Q: How did you get into recruiting?

While at UCLA, I was working part time at Bank of America as a teller. My manager took an interest in me. She saw I had a strong work ethic and was customer service–oriented. Back to my comment earlier about relating to all kinds of individuals, I learned customers’ names and they would actually stand in line to wait for me. When I was about to graduate, my manager said, “I would like to recommend you for Bank of America’s management training program.”

At that time, women went into teaching or nursing, but not business. I went downtown to interview for the program. Halfway through, the head of recruitment said he had something else in mind for me. After quite a few interviews (I was quite young and men with years of experience had previously held the role), I was hired as a college recruiter. I could not have asked for a better first job. This was the time of the woman. After three years, my boss was promoted. They had no one to fill the role. I seized this opportunity to perform and distinguish myself and was named head of management recruitment for Southern California six months later. After two years, I realized that, although recruiting was great, it was not the mainstream of banking. I asked to be transferred to corporate lending, moving way out of my comfort zone.

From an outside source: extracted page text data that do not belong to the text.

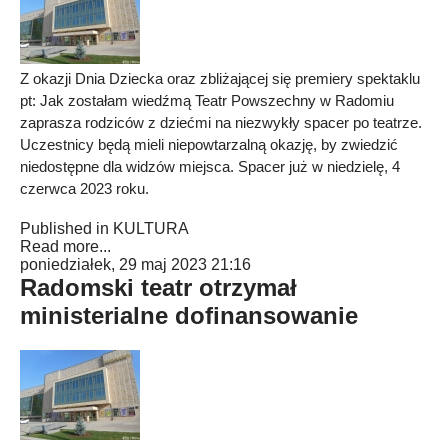
Z okazji Dnia Dziecka oraz zbliżającej się premiery spektaklu
pt: Jak zostałam wiedźmą Teatr Powszechny w Radomiu
zaprasza rodziców z dziećmi na niezwykły spacer po teatrze.
Uczestnicy będą mieli niepowtarzalną okazję, by zwiedzić
niedostępne dla widzów miejsca. Spacer już w niedzielę, 4
czerwca 2023 roku.
Published in
KULTURA
Read more...
poniedziałek, 29 maj 2023 21:16
Radomski teatr otrzymał
ministerialne dofinansowanie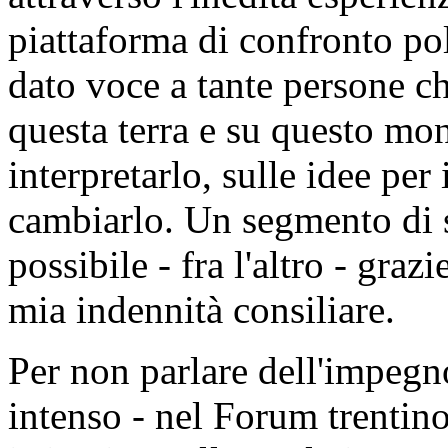
piattaforma di confronto po
dato voce a tante persone c
questa terra e su questo mon
interpretarlo, sulle idee per
cambiarlo. Un segmento di s
possibile - fra l'altro - graz
mia indennità consiliare.
Per non parlare dell'impegn
intenso - nel Forum trentino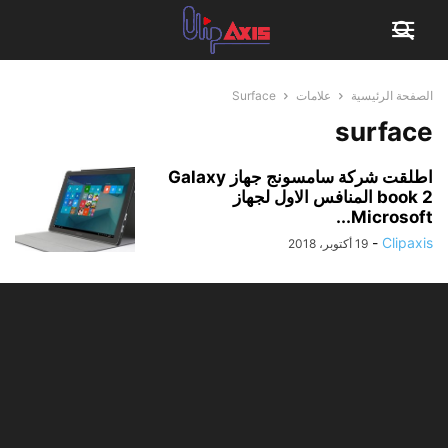
الصفحة الرئيسية
علامات
Surface
surface
اطلقت شركة سامسونج جهاز Galaxy
book 2 المنافس الاول لجهاز
Microsoft...
-
Clipaxis
19 أكتوبر، 2018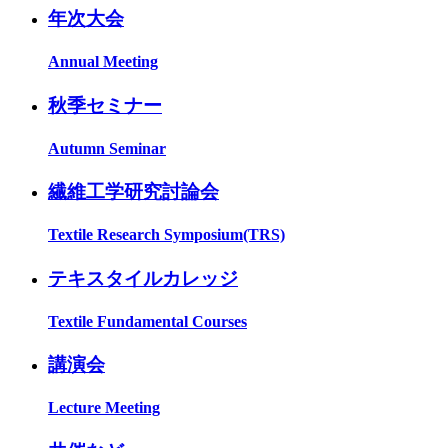
年次大会
Annual Meeting
秋季セミナー
Autumn Seminar
繊維工学研究討論会
Textile Research Symposium(TRS)
テキスタイルカレッジ
Textile Fundamental Courses
講演会
Lecture Meeting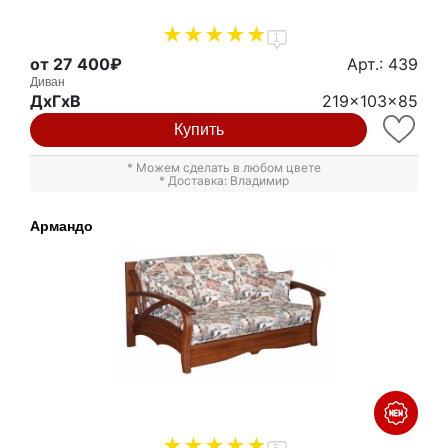
1
от 27 400₽
Арт.: 439
Диван
ДxГxВ
219x103x85
Купить
* Можем сделать в любом цвете
* Доставка: Владимир
Армандо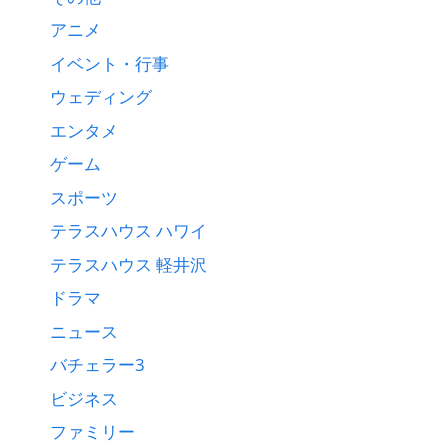
アニメ
イベント・行事
ウェディング
エンタメ
ゲーム
スポーツ
テラスハウス ハワイ
テラスハウス 軽井沢
ドラマ
ニュース
バチェラー3
ビジネス
ファミリー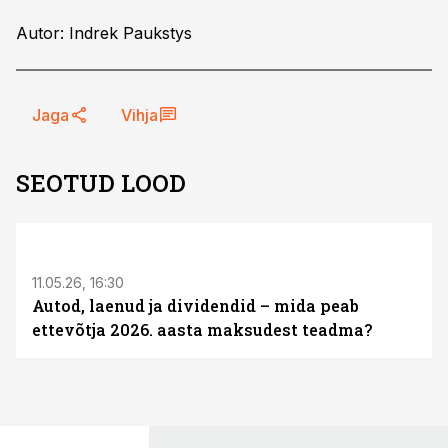
Autor: Indrek Paukstys
Jaga
Vihja
SEOTUD LOOD
ST
11.05.26, 16:30
Autod, laenud ja dividendid – mida peab
ettevõtja 2026. aasta maksudest teadma?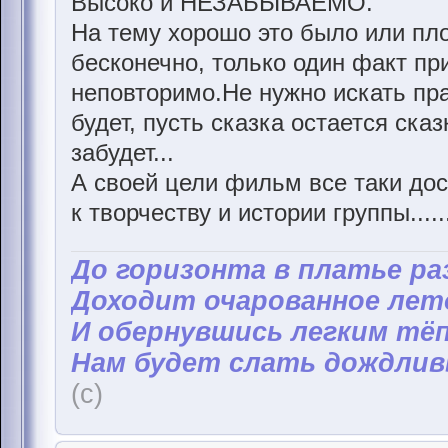
Высоко и НЕЗАБЫВАЕМО.
На тему хорошо это было или пл
бесконечно, только один факт пр
неповторимо.Не нужно искать прав
будет, пусть сказка остается сказ
забудет...
А своей цели фильм все таки дос
к творчеству и истории группы...........
До горизонта в платье р
Доходит очарованное лет
И обернувшись легким тё
Нам будет слать дождливы
(с)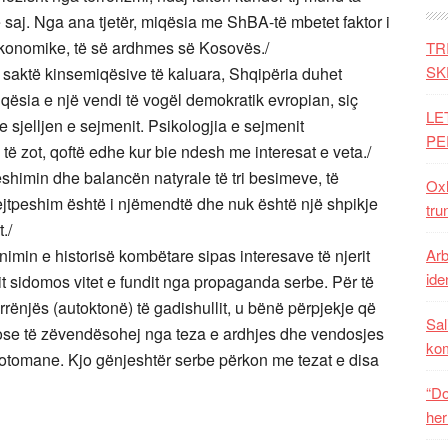
 e saj. Nga ana tjetër, miqësia me ShBA-të mbetet faktor i
, ekonomike, të së ardhmes së Kosovës./
TR
SK
 saktë kinsemiqësive të kaluara, Shqipëria duhet
qësia e një vendi të vogël demokratik evropian, siç
LE
 sjelljen e sejmenit. Psikologjia e sejmenit
PE
të zot, qoftë edhe kur bie ndesh me interesat e veta./
peshimin dhe balancën natyrale të tri besimeve, të
Oxh
ejtpeshim është i njëmendtë dhe nuk është një shpikje
tru
./
nimin e historisë kombëtare sipas interesave të njerit
Arb
iden
nxit sidomos vitet e fundit nga propaganda serbe. Për të
rrënjës (autoktonë) të gadishullit, u bënë përpjekje që
Sal
, ose të zëvendësohej nga teza e ardhjes dhe vendosjes
ko
otomane. Kjo gënjeshtër serbe përkon me tezat e disa
“Do
her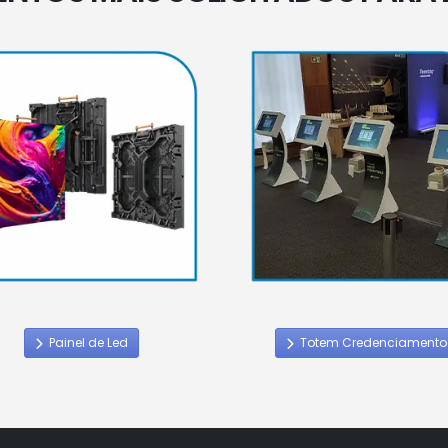
Painel de Led
Totem Credenciamento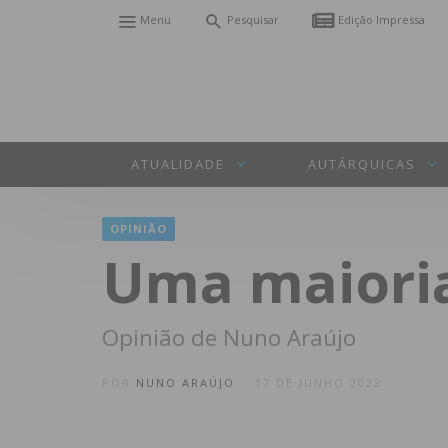
Menu
Pesquisar
Edição Impressa
ATUALIDADE
AUTÁRQUICAS
OPINIÃO
Uma maiori
Opinião de Nuno Araújo
POR
NUNO ARAÚJO
17 DE JUNHO 2022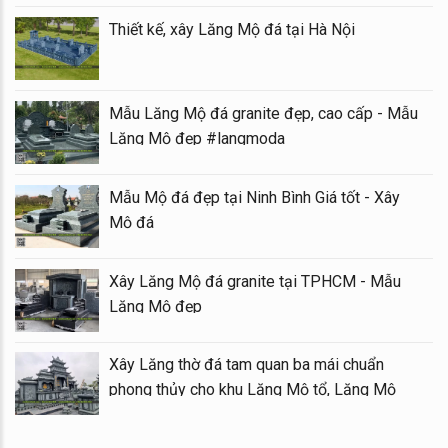
Thiết kế, xây Lăng Mộ đá tại Hà Nội
Mẫu Lăng Mộ đá granite đẹp, cao cấp - Mẫu
Lăng Mộ đẹp #langmoda
Mẫu Mộ đá đẹp tại Ninh Bình Giá tốt - Xây
Mộ đá
Xây Lăng Mộ đá granite tại TPHCM - Mẫu
Lăng Mộ đẹp
Xây Lăng thờ đá tam quan ba mái chuẩn
phong thủy cho khu Lăng Mộ tổ, Lăng Mộ
gia tộc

A lot of the guys I had recruited were in that division. They were great mentors and helped me learn. It speaks to taking risks, going out of your comfort zone, continuous learning and building relationships. I did two or three years in finance at the bank. The first year was very hard, with a steep learning curve.

Q: How did you land at Korn Ferry? And what was it like for women at that time?

I did well enough in corporate lending, enjoyed it, and learned a lot about business, companies and leaders. But I thrived on people interaction. I joined Korn Ferry in 1977. I remember how sometimes in meetings with clients, eyebrows were raised, and I decided [that] I am going to win them over with outstanding work, confidence and building relationships of trust.

The word got out at Korn Ferry. More and more partners wanted to work with me. The work came naturally to me; it became a calling. One day — I’d been there maybe three months and I was thriving — one of the partners walked into my office. He said, “I don’t know what you’re doing here because there will never be a female partner at Korn Ferry.” But I said to myself, “It’s his problem, not mine,” I was encouraged and bolstered by a lot of people within Korn Ferry who saw my potential and believed in me, a foundation for my knowing how important it is to invest in people.

I became a partner in the mid-1980s. And now, more than 60% of the firm is female. We have women on the firm’s executive committee and many others in leadership positions.

Q: How does philanthropy figure in your life?

I was raised in a family where I was taught to give — and I was personally touched by generosity and kindness through an impactful experience at UCLA. When I was in college, my dad had a financial setback. I was in a sorority and was going to become president. I was working 25 hours a week but knew I had to add more hours to stay at school.

Due to the circumstances, I told the sorority’s alumni group that I would be unable to serve as president, which, at the time, was a heartbreaking conversation. A week later, the head of the alumni group called and said, “We want you to be president, and we have someone who wants to sponsor you through your last two years of school.” That person paid for my room and board. To this day, I do not know who that person — or persons — was. All I know is that someone incredibly generous and kind believed I had potential. That experience left a lasting impression on me. I still get emotional when I think of it. I made a vow to myself that I would do the same for others, which has culminated in our gift to UCLA and Anderson and the privilege of serving as the Board of Advisors chair. We all have many opportunities to help others in ways large and small, and they all matter!